DES-Minimum Difference¶

class deslib.des.probabilistic.MinimumDifference(pool_classifiers=None, k=None, DFP=False, with_IH=False, safe_k=None, IH_rate=0.3, mode='selection', random_state=None, knn_classifier='knn', DSEL_perc=0.5)[source]¶

Computes the competence level of the classifiers based on the difference between the support obtained by each class. The competence level at a data point \(\mathbf{x}_{k}\) is equal to the minimum difference between the support obtained to the correct class and the support obtained for different classes.

The influence of each sample xk is defined according to a Gaussian function model[2]. Samples that are closer to the query have a higher influence in the competence estimation.

Parameters:

pool_classifiers : list of classifiers (Default = None)

The generated_pool of classifiers trained for the corresponding classification problem. Each base classifiers should support the method “predict”. If None, then the pool of classifiers is a bagging classifier.

k : int (Default = 7)

Number of neighbors used to estimate the competence of the base classifiers.

DFP : Boolean (Default = False)

Determines if the dynamic frienemy pruning is applied.

with_IH : Boolean (Default = False)

Whether the hardness level of the region of competence is used to decide between using the DS algorithm or the KNN for classification of a given query sample.

safe_k : int (default = None)

The size of the indecision region.

IH_rate : float (default = 0.3)

Hardness threshold. If the hardness level of the competence region is lower than the IH_rate the KNN classifier is used. Otherwise, the DS algorithm is used for classification.

mode : String (Default = “selection”)

Whether the technique will perform dynamic selection, dynamic weighting or an hybrid approach for classification.

random_state : int, RandomState instance or None, optional (default=None)

If int, random_state is the seed used by the random number generator; If RandomState instance, random_state is the random number generator; If None, the random number generator is the RandomState instance used by np.random.

knn_classifier : {‘knn’, ‘faiss’, None} (Default = ‘knn’)

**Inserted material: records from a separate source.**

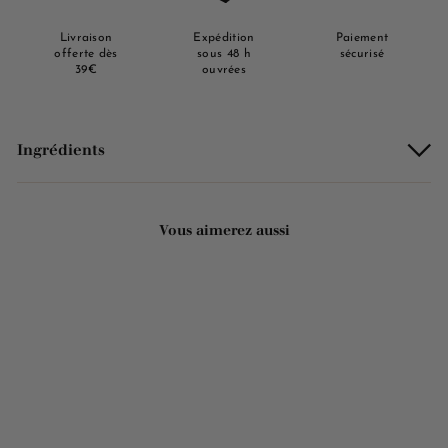
Livraison
Expédition
Paiement
offerte dès
sous 48 h
sécurisé
39€
ouvrées
Ingrédients
Vous aimerez aussi
ÉPUISÉ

The algorithm used to estimate the region of competence:

‘knn’ will use KNeighborsClassifier from sklearn
‘faiss’ will use Facebook’s Faiss similarity search through the class FaissKNNClassifier
None, will use sklearn KNeighborsClassifier.

DSEL_perc : float (Default = 0.5)

Percentage of the input data used to fit DSEL. Note: This parameter is only used if the pool of classifier is None or unfitted.

References

[1] B. Antosik, M. Kurzynski, New measures of classifier competence – heuristics and application to the design of multiple classifier systems., in: Computer recognition systems 4., 2011, pp. 197–206.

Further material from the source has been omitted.